Leave the pictures out. Retype exactly the lines below from the one containing "DISCO DE CORTE P" through the one containing "Rellena los datos", and no others.

(Transcribed page contents)
-- Opening Marker --
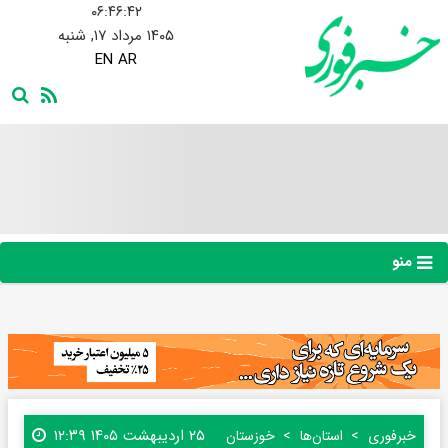
۰۶:۴۶:۴۳
۱۴۰۵ مرداد ۱۷, شنبه
EN
AR
منو
۲۵ اردیبهشت ۱۴۰۵ ۱۲:۳۹
خبرفوری
استان‌ها
خوزستان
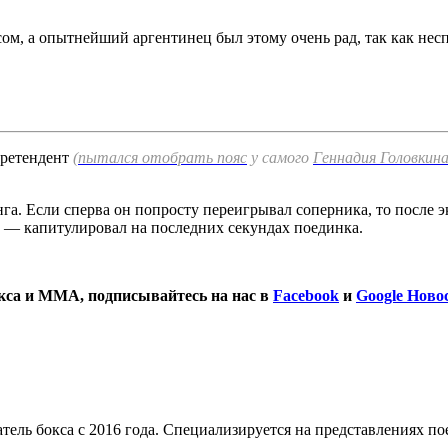
, а опытнейший аргентинец был этому очень рад, так как несп
претендент
(
пытался отобрать пояс
у самого
Геннадия Головкин
а. Если сперва он попросту переигрывал соперника, то после э
ь — капитулировал на последних секундах поединка.
окса и ММА, подписывайтесь на нас в
Facebook
и
Google Ново
тель бокса с 2016 года. Специализируется на представлениях п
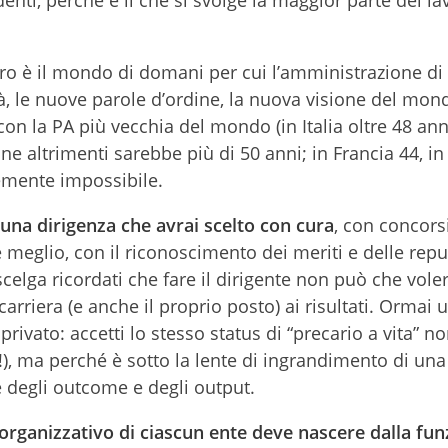
denti, perché è lì che si svolge la maggior parte del la
oro è il mondo di domani per cui l’amministrazione di 
ità, le nuove parole d’ordine, la nuova visione del mon
on la PA più vecchia del mondo (in Italia oltre 48 ann
ne altrimenti sarebbe più di 50 anni; in Francia 44, in
emente impossibile.
una dirigenza che avrai scelto con cura
, con concors
meglio, con il riconoscimento dei meriti e delle repu
lga ricordati che fare il dirigente non può che voler
carriera (e anche il proprio posto) ai risultati. Ormai 
vato: accetti lo stesso status di “precario a vita” n
ni!), ma perché è sotto la lente di ingrandimento di un
e degli outcome e degli output.
 organizzativo di ciascun ente deve nascere dalla fun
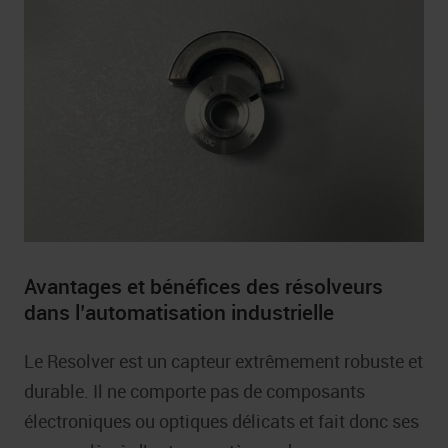
Avantages et bénéfices des résolveurs
dans l’automatisation industrielle
Le Resolver est un capteur extrêmement robuste et
durable. Il ne comporte pas de composants
électroniques ou optiques délicats et fait donc ses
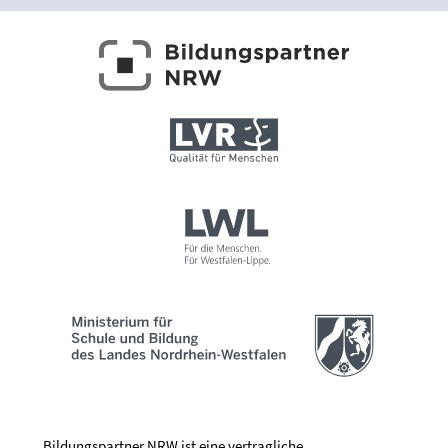
Bildungspartner NRW ist eine vertragliche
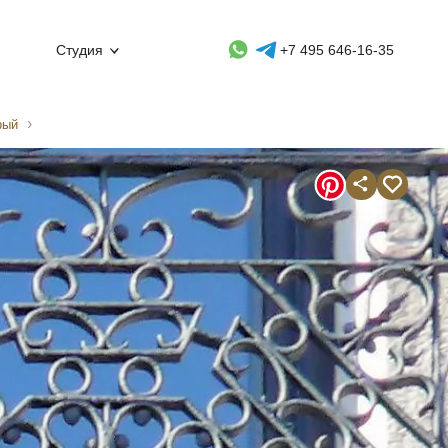
Whatsapp контакт
Telegram контакт
Студия
+7 495 646-16-35
рый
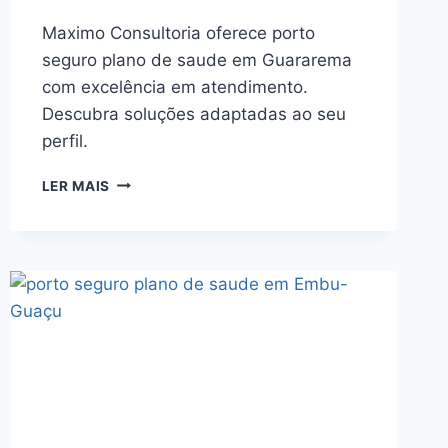
Maximo Consultoria oferece porto
seguro plano de saude em Guararema
com excelência em atendimento.
Descubra soluções adaptadas ao seu
perfil.
ENCONTRE
LER MAIS
PORTO
SEGURO
PLANO
DE
SAUDE
EM
GUARAREMA
COM
MAXIMO
CONSULTORIA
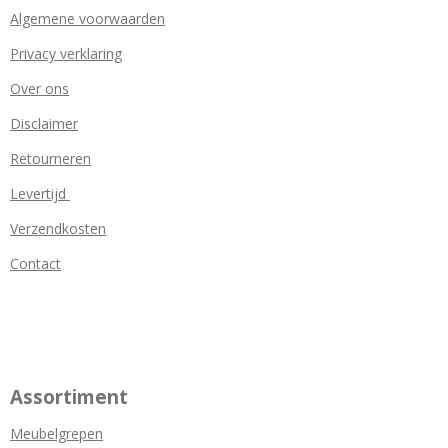
Algemene voorwaarden
Privacy verklaring
Over ons
Disclaimer
Retourneren
Levertijd
Verzendkosten
Contact
Assortiment
Meubelgrepen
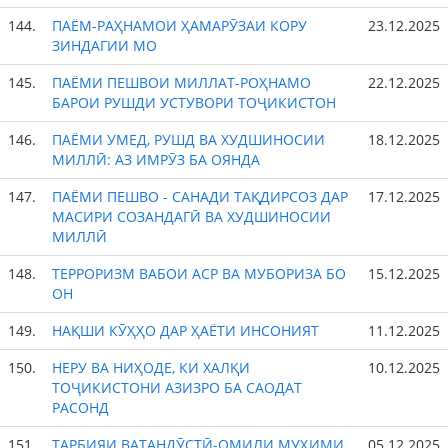
144.
ПАЁМ-РАҲНАМОИ ҲАМАРӮЗАИ КОРУ
23.12.2025
ЗИНДАГИИ МО
145.
ПАЁМИ ПЕШВОИ МИЛЛАТ-РОҲНАМО
22.12.2025
БАРОИ РУШДИ УСТУВОРИ ТОҶИКИСТОН
146.
ПАЁМИ УМЕД, РУШД ВА ХУДШИНОСИИ
18.12.2025
МИЛЛӢ: АЗ ИМРӮЗ БА ОЯНДА
147.
ПАЁМИ ПЕШВО - САНАДИ ТАҚДИРСОЗ ДАР
17.12.2025
МАСИРИ СОЗАНДАГӢ ВА ХУДШИНОСИИ
МИЛЛӢ
148.
ТЕРРОРИЗМ ВАБОИ АСР ВА МУБОРИЗА БО
15.12.2025
ОН
149.
НАҚШИ КӮҲҲО ДАР ҲАЁТИ ИНСОНИЯТ
11.12.2025
150.
НЕРУ ВА НИҲОДЕ, КИ ХАЛҚИ
10.12.2025
ТОҶИКИСТОНИ АЗИЗРО БА САОДАТ
РАСОНД
151.
ТАРБИЯИ ВАТАНДӮСТӢ-ОМИЛИ МУҲИМИ
05.12.2025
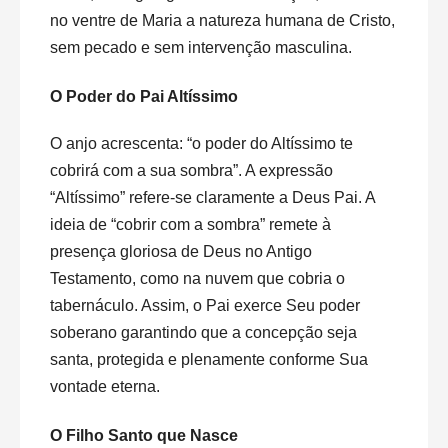
no ventre de Maria a natureza humana de Cristo,
sem pecado e sem intervenção masculina.
O Poder do Pai Altíssimo
O anjo acrescenta: “o poder do Altíssimo te
cobrirá com a sua sombra”. A expressão
“Altíssimo” refere-se claramente a Deus Pai. A
ideia de “cobrir com a sombra” remete à
presença gloriosa de Deus no Antigo
Testamento, como na nuvem que cobria o
tabernáculo. Assim, o Pai exerce Seu poder
soberano garantindo que a concepção seja
santa, protegida e plenamente conforme Sua
vontade eterna.
O Filho Santo que Nasce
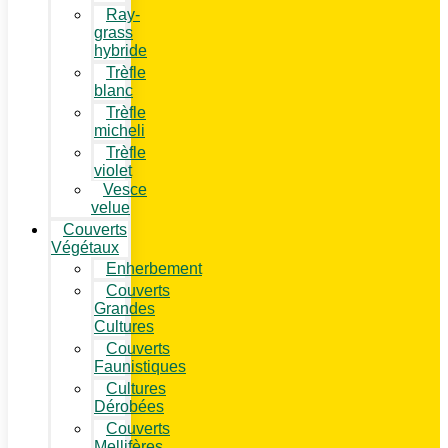
Ray-
grass
hybride
Trèfle
blanc
Trèfle
micheli
Trèfle
violet
Vesce
velue
Couverts
Végétaux
Enherbement
Couverts
Grandes
Cultures
Couverts
Faunistiques
Cultures
Dérobées
Couverts
Mellifères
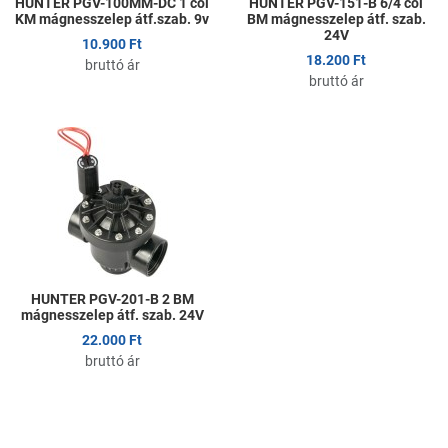
HUNTER PGV-100MM-DC 1 col
HUNTER PGV-151-B 6/4 col
KM mágnesszelep átf.szab. 9v
BM mágnesszelep átf. szab.
24V
10.900 Ft
18.200 Ft
bruttó ár
bruttó ár
Kedvencekhez adom
Összehasonlítom
Gyors nézet
HUNTER PGV-201-B 2 BM
mágnesszelep átf. szab. 24V
22.000 Ft
bruttó ár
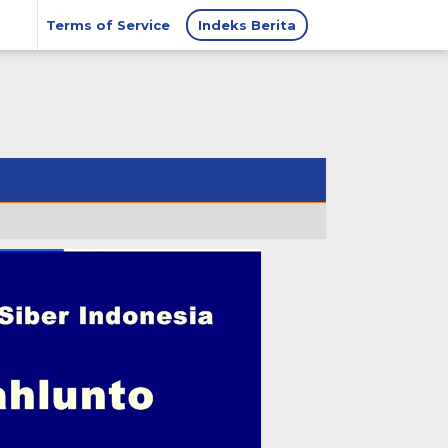
Terms of Service
Indeks Berita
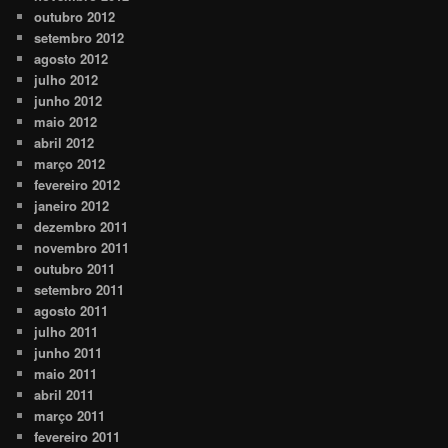
outubro 2012
setembro 2012
agosto 2012
julho 2012
junho 2012
maio 2012
abril 2012
março 2012
fevereiro 2012
janeiro 2012
dezembro 2011
novembro 2011
outubro 2011
setembro 2011
agosto 2011
julho 2011
junho 2011
maio 2011
abril 2011
março 2011
fevereiro 2011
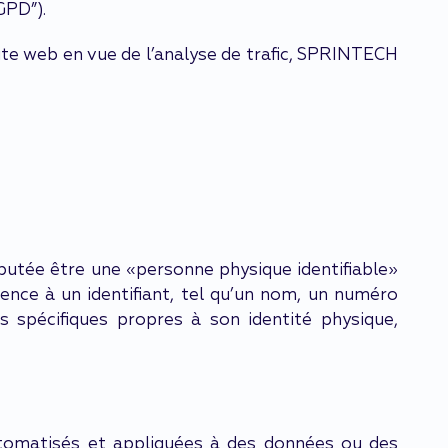
GPD”).
ite web en vue de l’analyse de trafic, SPRINTECH
éputée être une «personne physique identifiable»
ence à un identifiant, tel qu’un nom, un numéro
ts spécifiques propres à son identité physique,
utomatisés et appliquées à des données ou des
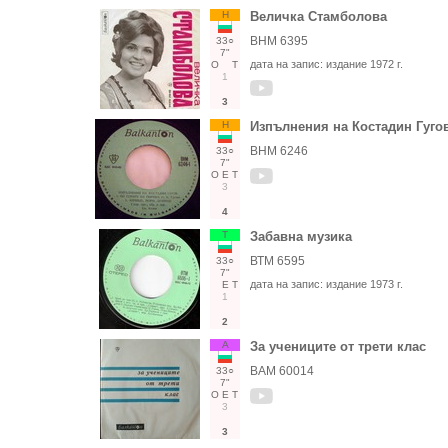
Н
Величка Стамболова
ВНМ 6395
33○
7"
дата на запис:
издание 1972 г.
О
Т
1
3
Н
Изпълнения на Костадин Гуго
ВНМ 6246
33○
7"
О
Е
Т
3
4
Т
Забавна музика
ВТМ 6595
33○
7"
дата на запис:
издание 1973 г.
Е
Т
1
2
А
За учениците от трети клас
ВАМ 60014
33○
7"
О
Е
Т
3
3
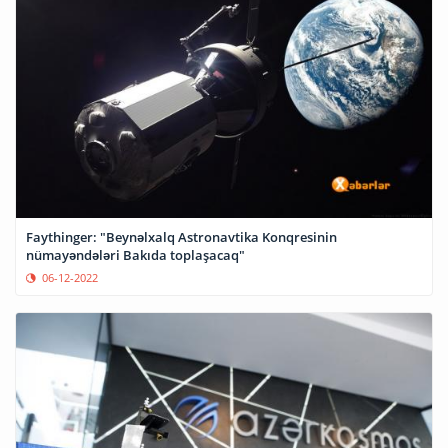
Faythinger: "Beynəlxalq Astronavtika Konqresinin
nümayəndələri Bakıda toplaşacaq"
06-12-2022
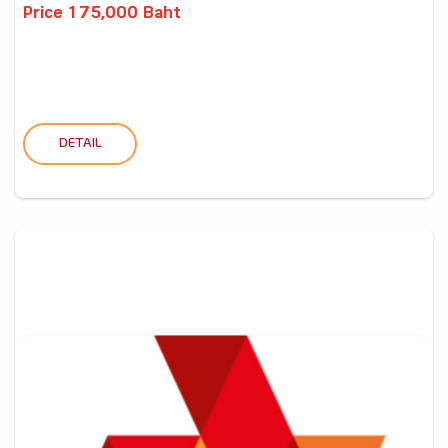
Price 175,000 Baht
DETAIL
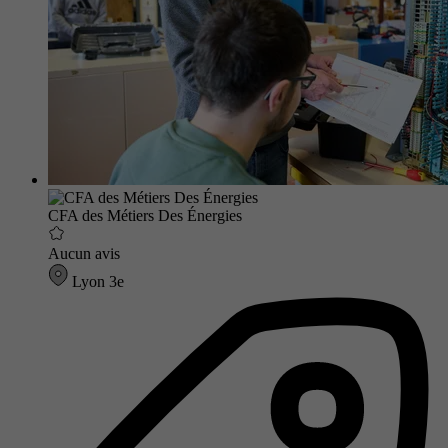
CFA des Métiers Des Énergies
Aucun avis
Lyon 3e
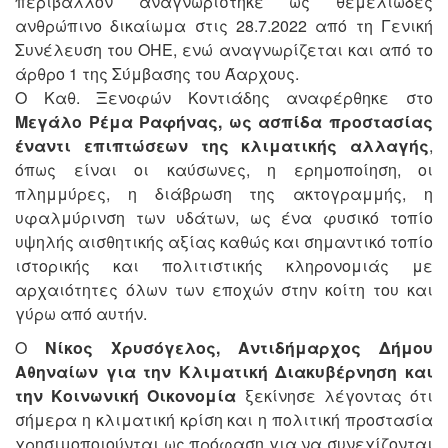
περιβάλλον αναγνωρίστηκε ως θεμελιώδες
ανθρώπινο δικαίωμα στις 28.7.2022 από τη Γενική
Συνέλευση του ΟΗΕ, ενώ αναγνωρίζεται και από το
άρθρο 1 της Σύμβασης του Άαρχους.
Ο Καθ. Ξενοφών Κοντιάδης αναφέρθηκε στο
Μεγάλο Ρέμα Ραφήνας, ως ασπίδα προστασίας
έναντι επιπτώσεων της κλιματικής αλλαγής
,
όπως είναι οι καύσωνες, η ερημοποίηση, οι
πλημμύρες, η διάβρωση της ακτογραμμής, η
υφαλμύρινση των υδάτων, ως ένα φυσικό τοπίο
υψηλής αισθητικής αξίας καθώς και σημαντικό τοπίο
ιστορικής και πολιτιστικής κληρονομιάς με
αρχαιότητες όλων των εποχών στην κοίτη του και
γύρω από αυτήν.
Ο
Νίκος Χρυσόγελος, Αντιδήμαρχος Δήμου
Αθηναίων για την Κλιματική Διακυβέρνηση και
την Κοινωνική Οικονομία
ξεκίνησε λέγοντας ότι
σήμερα η κλιματική κρίση και η πολιτική προστασία
χρησιμοποιούνται ως πρόφαση για να συνεχίζονται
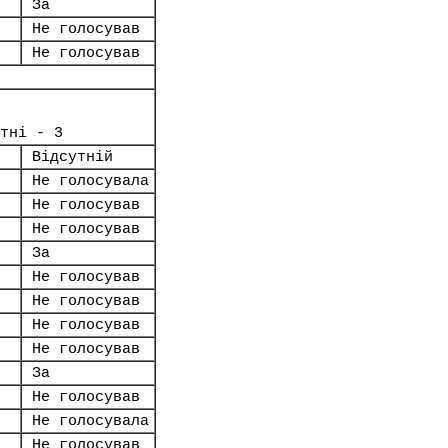
За
Не голосував
Не голосував
тні - 3
Відсутній
Не голосувала
Не голосував
Не голосував
За
Не голосував
Не голосував
Не голосував
Не голосував
За
Не голосував
Не голосувала
Не голосував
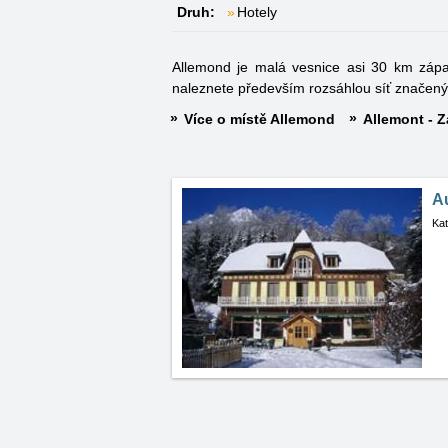
Druh:
Hotely
Allemond je malá vesnice asi 30 km zápa
naleznete především rozsáhlou síť značených
Více o místě Allemond
Allemont - Z
A
Kat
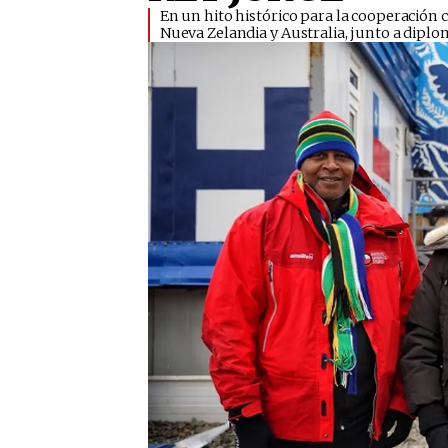
En un hito histórico para la cooperación c
Nueva Zelandia y Australia, junto a diplomát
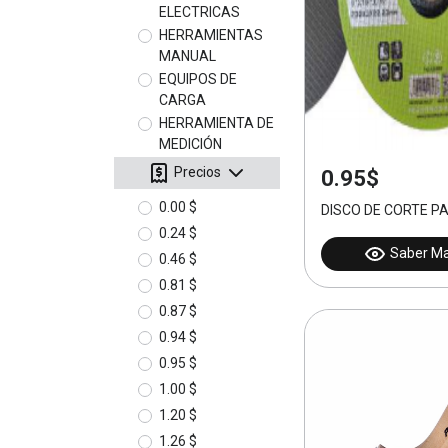
ELECTRICAS
HERRAMIENTAS
MANUAL
EQUIPOS DE
CARGA
HERRAMIENTA DE
MEDICIÓN
Precios
0.95$
0.00 $
DISCO DE CORTE P
0.24 $
Saber M
0.46 $
0.81 $
0.87 $
0.94 $
0.95 $
1.00 $
1.20 $
1.26 $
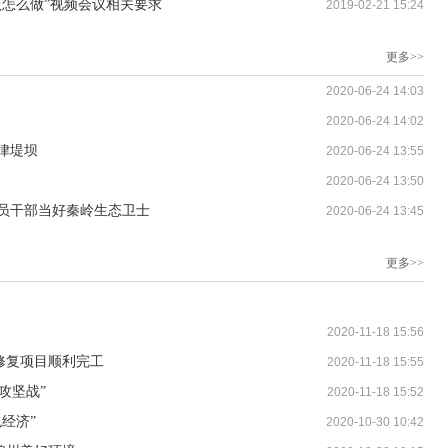
该怎么做”视频会议相关要求
2019-02-21 15:24
更多>>
2020-06-24 14:03
2020-06-24 14:02
律堤坝
2020-06-24 13:55
2020-06-24 13:50
员干部当好秦岭生态卫士
2020-06-24 13:45
更多>>
2020-11-18 15:56
修复项目顺利完工
2020-11-18 15:55
攻坚战”
2020-11-18 15:52
经济”
2020-10-30 10:42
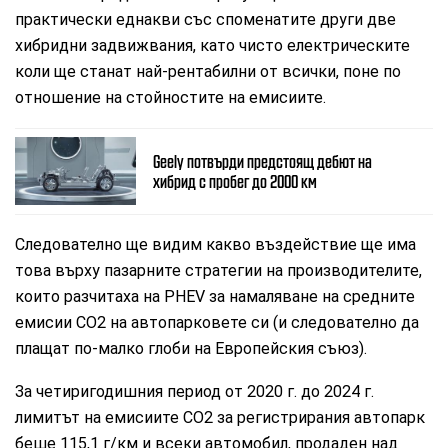
практически еднакви със споменатите други две
хибридни задвижвания, като чисто електрическите
коли ще станат най-рентабилни от всички, поне по
отношение на стойностите на емисиите.
Geely потвърди предстоящ дебют на
хибрид с пробег до 2000 км
Следователно ще видим какво въздействие ще има
това върху пазарните стратегии на производителите,
които разчитаха на PHEV за намаляване на средните
емисии CO2 на автопарковете си (и следователно да
плащат по-малко глоби на Европейския съюз).
За четиригодишния период от 2020 г. до 2024 г.
лимитът на емисиите CO2 за регистрирания автопарк
беше 115,1 г/км и всеки автомобил, продаден над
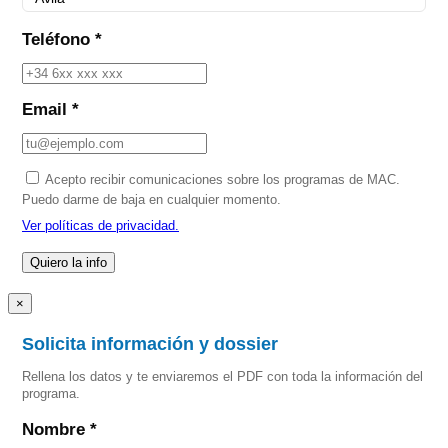
Teléfono *
Email *
Acepto recibir comunicaciones sobre los programas de MAC.
Puedo darme de baja en cualquier momento.
Ver políticas de privacidad.
×
Solicita información y dossier
Rellena los datos y te enviaremos el PDF con toda la información del
programa.
Nombre *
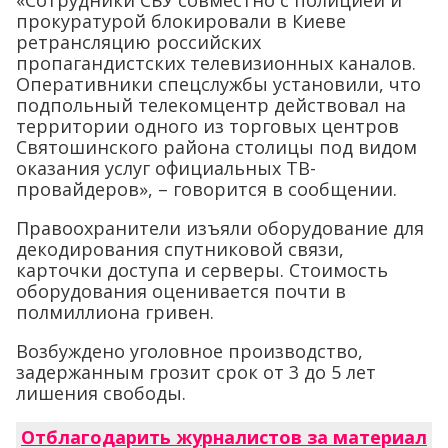
прокуратурой блокировали в Киеве
ретрансляцию российских
пропагандистских телевизионных каналов.
Оперативники спецслужбы установили, что
подпольный телекомцентр действовал на
территории одного из торговых центров
Святошинского района столицы под видом
оказания услуг официальных ТВ-
провайдеров», – говорится в сообщении.
Правоохранители изъяли оборудование для
декодирования спутниковой связи,
карточки доступа и серверы. Стоимость
оборудования оценивается почти в
полмиллиона гривен.
Возбуждено уголовное производство,
задержанным грозит срок от 3 до 5 лет
лишения свободы.
Отблагодарить журналистов за материал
-- Closing Marker --
- **Worked solution**
DISCO DE CORTE P
0.24 $
Saber M
0.46 $
0.81 $
0.87 $
0.94 $
0.95 $
1.00 $
1.20 $
1.26 $
该怎么做”视频会议相关要求
2019-02-21 15:24
更多>>
2020-06-24 14:03
2020-06-24 14:02
律堤坝
2020-06-24 13:55
2020-06-24 13:50
员干部当好秦岭生态卫士
2020-06-24 13:45
更多>>
2020-11-18 15:56
修复项目顺利完工
2020-11-18 15:55
攻坚战”
2020-11-18 15:52
经济”
2020-10-30 10:42
практически еднакви със споменатите други две
хибридни задвижвания, като чисто електрическите
коли ще станат най-рентабилни от всички, поне по
отношение на стойностите на емисиите.
Geely потвърди предстоящ дебют на
хибрид с пробег до 2000 км
Следователно ще видим какво въздействие ще има
това върху пазарните стратегии на производителите,
които разчитаха на PHEV за намаляване на средните
емисии CO2 на автопарковете си (и следователно да
плащат по-малко глоби на Европейския съюз).
За четиригодишния период от 2020 г. до 2024 г.
лимитът на емисиите CO2 за регистрирания автопарк
беше 115,1 г/км и всеки автомобил, продаден над
Teléfono *
Email *
Acepto recibir comunicaciones sobre los programas de MAC.
Puedo darme de baja en cualquier momento.
Ver políticas de privacidad.
×
Solicita información y dossier
Rellena los datos y te enviaremos el PDF con toda la información del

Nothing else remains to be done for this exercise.